Each child is different and learns at their own pace. It is therefore imperative that you never push your child to ride their bike without training wheels unless they agree wholeheartedly on doing so.
How to teach a toddler to ride without training wheels?
You may choose to teach your toddler to ride a bike with or without training wheels. Ultimately, it all boils down to what you feel comfortable with as a parent and which of these options you feel is safest.
However, if you choose to go the route of no training wheels, then you should simply lower the seat to allow your child to push themselves along and learn how to balance on the bicycle.
You should always start by teaching your child in a quiet place that has a tarmac surface. Try to avoid grassy and uneven ground at all costs as this makes learning more difficult.

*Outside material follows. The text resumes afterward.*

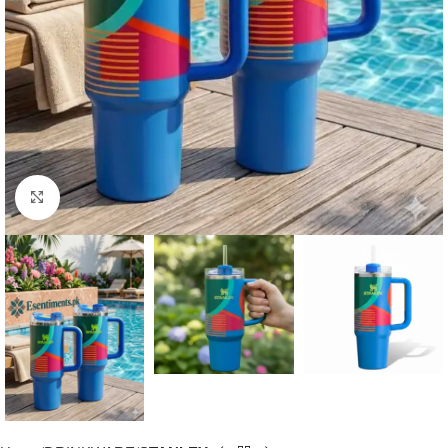
Click to enlarge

When teaching a child how to ride, hold on to the child’s torso or under the armpits but never hold on to the handlebars as this will make it even more difficult to get through the process.

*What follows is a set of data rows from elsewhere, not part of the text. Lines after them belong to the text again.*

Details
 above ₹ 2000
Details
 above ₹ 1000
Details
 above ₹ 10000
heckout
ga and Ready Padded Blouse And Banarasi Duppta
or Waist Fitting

By holding onto your child and not the handlebar, they will learn how the bike balances as they lean and you can accelerate that by gently moving the torso from side to side as they ride and you will be able to gradually provide less and less guidance until they are cycling by themselves.
Most kids want to learn how to ride a bike, and it is also an easy way to get them into the fresh air and get some exercise. However, there are even further benefits to teaching a child how to ride a bike.
For one, it strengthens the leg muscles as well as their bones, and the continued exercise will help build their stamina and improve cardiovascular development.
Ultimately it also enhances their coordination and balance, not to mention the sense of achievement and increased confidence that comes from riding a bike independently.